Solano, 25, emerged as Miami's regular second baseman, appearing in 93 games at the position, and he posted a .983 field percentage.
In addition to naming a top defender for every club, Wilson announced the top defenders and best teams in the American and National Leagues. Boston's Dustin Pedroia and Arizona's Gerardo Parra took individual honors. The Orioles and Royals share the top spot in the AL, and the D-backs were named the NL's best defensive club.
The formula for picking each winner encompasses five criteria -- 25 percent defensive WAR (wins above replacement), 25 percent defensive runs saved, 20 percent inside edge fielding rankings, 20 percent inside edge arm accuracy and 10 percent field percentage.
To qualify, a player had to participate in a minimum of 80 big league games with his team.
Solano was the Marlins' regular second baseman at the start of the season before straining an intercostal in May and going on the disabled list; Derek Dietrich took over at second.
Solano played 21 games at Triple-A New Orleans before regaining his big league spot in the season's second half.
Infield coach Perry Hill was impressed with Solano from the first time they met.
In the spring, Hill said, "Donovan is a baseball player. He can do everything. He can field. He can turn a double play.

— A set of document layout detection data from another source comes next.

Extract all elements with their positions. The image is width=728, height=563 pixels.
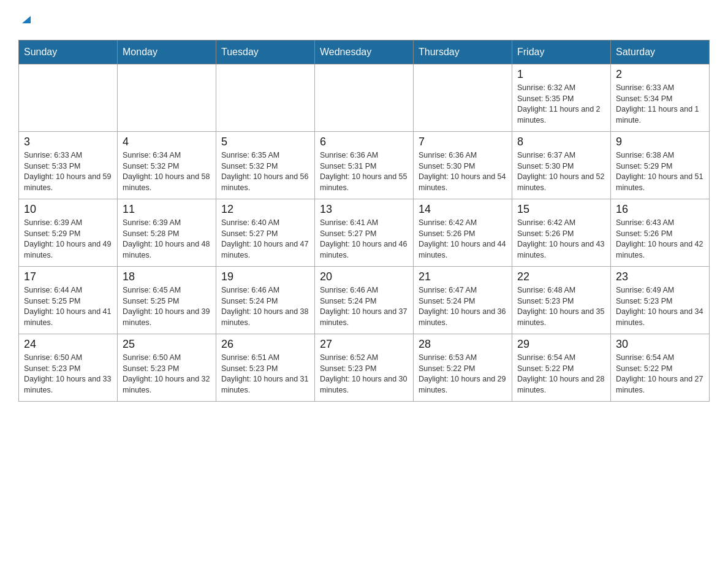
day-number: 15 (517, 203, 605, 216)
day-number: 3 (24, 136, 112, 148)
calendar-cell: 14Sunrise: 6:42 AM Sunset: 5:26 PM Dayli… (414, 199, 512, 267)
weekday-header-monday: Monday (118, 40, 216, 64)
day-number: 2 (616, 68, 704, 81)
day-info: Sunrise: 6:50 AM Sunset: 5:23 PM Dayligh… (24, 353, 112, 396)
calendar-table: SundayMondayTuesdayWednesdayThursdayFrid… (18, 40, 710, 402)
day-number: 10 (24, 203, 112, 216)
day-info: Sunrise: 6:54 AM Sunset: 5:22 PM Dayligh… (517, 353, 605, 396)
day-number: 26 (221, 338, 309, 351)
day-number: 29 (517, 338, 605, 351)
day-number: 22 (517, 270, 605, 283)
day-info: Sunrise: 6:49 AM Sunset: 5:23 PM Dayligh… (616, 285, 704, 328)
week-row-5: 24Sunrise: 6:50 AM Sunset: 5:23 PM Dayli… (19, 334, 710, 402)
calendar-cell: 7Sunrise: 6:36 AM Sunset: 5:30 PM Daylig… (414, 132, 512, 199)
day-number: 4 (123, 136, 211, 148)
day-info: Sunrise: 6:54 AM Sunset: 5:22 PM Dayligh… (616, 353, 704, 396)
weekday-header-friday: Friday (512, 40, 611, 64)
day-info: Sunrise: 6:52 AM Sunset: 5:23 PM Dayligh… (320, 353, 408, 396)
day-info: Sunrise: 6:42 AM Sunset: 5:26 PM Dayligh… (419, 218, 507, 261)
day-number: 7 (419, 136, 507, 148)
week-row-4: 17Sunrise: 6:44 AM Sunset: 5:25 PM Dayli… (19, 267, 710, 334)
calendar-cell: 18Sunrise: 6:45 AM Sunset: 5:25 PM Dayli… (118, 267, 216, 334)
calendar-cell (315, 64, 414, 132)
calendar-cell: 13Sunrise: 6:41 AM Sunset: 5:27 PM Dayli… (315, 199, 414, 267)
day-info: Sunrise: 6:44 AM Sunset: 5:25 PM Dayligh… (24, 285, 112, 328)
calendar-cell: 19Sunrise: 6:46 AM Sunset: 5:24 PM Dayli… (216, 267, 315, 334)
day-number: 19 (221, 270, 309, 283)
day-number: 17 (24, 270, 112, 283)
day-number: 28 (419, 338, 507, 351)
day-number: 18 (123, 270, 211, 283)
day-number: 23 (616, 270, 704, 283)
day-info: Sunrise: 6:47 AM Sunset: 5:24 PM Dayligh… (419, 285, 507, 328)
svg-marker-0 (22, 16, 31, 23)
calendar-cell: 10Sunrise: 6:39 AM Sunset: 5:29 PM Dayli… (19, 199, 118, 267)
day-info: Sunrise: 6:53 AM Sunset: 5:22 PM Dayligh… (419, 353, 507, 396)
day-info: Sunrise: 6:46 AM Sunset: 5:24 PM Dayligh… (320, 285, 408, 328)
day-number: 27 (320, 338, 408, 351)
calendar-cell: 9Sunrise: 6:38 AM Sunset: 5:29 PM Daylig… (611, 132, 710, 199)
calendar-cell: 29Sunrise: 6:54 AM Sunset: 5:22 PM Dayli… (512, 334, 611, 402)
day-info: Sunrise: 6:39 AM Sunset: 5:28 PM Dayligh… (123, 218, 211, 261)
weekday-header-tuesday: Tuesday (216, 40, 315, 64)
calendar-cell: 8Sunrise: 6:37 AM Sunset: 5:30 PM Daylig… (512, 132, 611, 199)
day-info: Sunrise: 6:35 AM Sunset: 5:32 PM Dayligh… (221, 150, 309, 193)
calendar-cell: 17Sunrise: 6:44 AM Sunset: 5:25 PM Dayli… (19, 267, 118, 334)
day-info: Sunrise: 6:42 AM Sunset: 5:26 PM Dayligh… (517, 218, 605, 261)
day-number: 16 (616, 203, 704, 216)
day-info: Sunrise: 6:38 AM Sunset: 5:29 PM Dayligh… (616, 150, 704, 193)
day-number: 24 (24, 338, 112, 351)
calendar-cell: 20Sunrise: 6:46 AM Sunset: 5:24 PM Dayli… (315, 267, 414, 334)
day-number: 20 (320, 270, 408, 283)
day-info: Sunrise: 6:39 AM Sunset: 5:29 PM Dayligh… (24, 218, 112, 261)
day-info: Sunrise: 6:41 AM Sunset: 5:27 PM Dayligh… (320, 218, 408, 261)
calendar-cell: 1Sunrise: 6:32 AM Sunset: 5:35 PM Daylig… (512, 64, 611, 132)
day-info: Sunrise: 6:33 AM Sunset: 5:33 PM Dayligh… (24, 150, 112, 193)
calendar-cell: 4Sunrise: 6:34 AM Sunset: 5:32 PM Daylig… (118, 132, 216, 199)
calendar-cell (414, 64, 512, 132)
day-number: 25 (123, 338, 211, 351)
calendar-cell: 5Sunrise: 6:35 AM Sunset: 5:32 PM Daylig… (216, 132, 315, 199)
logo (18, 12, 33, 28)
weekday-header-saturday: Saturday (611, 40, 710, 64)
day-number: 21 (419, 270, 507, 283)
day-number: 12 (221, 203, 309, 216)
day-info: Sunrise: 6:40 AM Sunset: 5:27 PM Dayligh… (221, 218, 309, 261)
calendar-cell: 3Sunrise: 6:33 AM Sunset: 5:33 PM Daylig… (19, 132, 118, 199)
day-info: Sunrise: 6:34 AM Sunset: 5:32 PM Dayligh… (123, 150, 211, 193)
calendar-cell: 2Sunrise: 6:33 AM Sunset: 5:34 PM Daylig… (611, 64, 710, 132)
day-info: Sunrise: 6:51 AM Sunset: 5:23 PM Dayligh… (221, 353, 309, 396)
calendar-cell: 22Sunrise: 6:48 AM Sunset: 5:23 PM Dayli… (512, 267, 611, 334)
calendar-cell: 21Sunrise: 6:47 AM Sunset: 5:24 PM Dayli… (414, 267, 512, 334)
calendar-cell (118, 64, 216, 132)
calendar-cell: 30Sunrise: 6:54 AM Sunset: 5:22 PM Dayli… (611, 334, 710, 402)
day-number: 5 (221, 136, 309, 148)
calendar-cell: 6Sunrise: 6:36 AM Sunset: 5:31 PM Daylig… (315, 132, 414, 199)
day-info: Sunrise: 6:45 AM Sunset: 5:25 PM Dayligh… (123, 285, 211, 328)
week-row-3: 10Sunrise: 6:39 AM Sunset: 5:29 PM Dayli… (19, 199, 710, 267)
weekday-header-sunday: Sunday (19, 40, 118, 64)
calendar-cell: 28Sunrise: 6:53 AM Sunset: 5:22 PM Dayli… (414, 334, 512, 402)
weekday-header-row: SundayMondayTuesdayWednesdayThursdayFrid… (19, 40, 710, 64)
day-number: 8 (517, 136, 605, 148)
calendar-cell: 24Sunrise: 6:50 AM Sunset: 5:23 PM Dayli… (19, 334, 118, 402)
calendar-cell: 27Sunrise: 6:52 AM Sunset: 5:23 PM Dayli… (315, 334, 414, 402)
calendar-cell: 26Sunrise: 6:51 AM Sunset: 5:23 PM Dayli… (216, 334, 315, 402)
day-info: Sunrise: 6:43 AM Sunset: 5:26 PM Dayligh… (616, 218, 704, 261)
page-header (18, 12, 710, 28)
day-info: Sunrise: 6:50 AM Sunset: 5:23 PM Dayligh… (123, 353, 211, 396)
day-info: Sunrise: 6:36 AM Sunset: 5:30 PM Dayligh… (419, 150, 507, 193)
logo-icon (20, 12, 33, 28)
day-info: Sunrise: 6:46 AM Sunset: 5:24 PM Dayligh… (221, 285, 309, 328)
calendar-cell: 23Sunrise: 6:49 AM Sunset: 5:23 PM Dayli… (611, 267, 710, 334)
calendar-cell (216, 64, 315, 132)
day-number: 1 (517, 68, 605, 81)
week-row-2: 3Sunrise: 6:33 AM Sunset: 5:33 PM Daylig… (19, 132, 710, 199)
day-info: Sunrise: 6:33 AM Sunset: 5:34 PM Dayligh… (616, 83, 704, 126)
day-info: Sunrise: 6:32 AM Sunset: 5:35 PM Dayligh… (517, 83, 605, 126)
calendar-cell: 11Sunrise: 6:39 AM Sunset: 5:28 PM Dayli… (118, 199, 216, 267)
day-number: 6 (320, 136, 408, 148)
calendar-cell: 15Sunrise: 6:42 AM Sunset: 5:26 PM Dayli… (512, 199, 611, 267)
day-number: 11 (123, 203, 211, 216)
day-number: 30 (616, 338, 704, 351)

He hits. He can hit behind runners. He's a situational hitter. He's a very good baseball player."
Because of his size, Solano knew he had to be an overachiever.
Listed at 5-foot-9 and 195 pounds, he has long heard that he is too small to play in the big leagues
He didn't listen. Instead, for inspiration, he paid attention to the success Pedroia was enjoying in Boston.
Earlier in the season, Solano talked about how he was inspired by Pedroia, who has been an MVP and two-time World Series champion.
"People would tell him he can't do it," Solano said earlier this year. "He hated that."
Solano had a simple way of answering the skeptics.
"I believe you are given talent, and there is no limit," he said.
Now Solano and Pedroia have an award in common.
The GIBBY trophy for Defensive Player of the Year will be awarded as part of the 2013 Greatness in Baseball Yearly Awards, which are based on voting by media, front-office personnel, MLB alumni and the Society for American Baseball Research, as well as fan balloting on MLB.com.
Through Sunday, Dec. 1, fans will be able to cast their ballots at MLB.com for the year's top defensive star, with no individual league affiliation.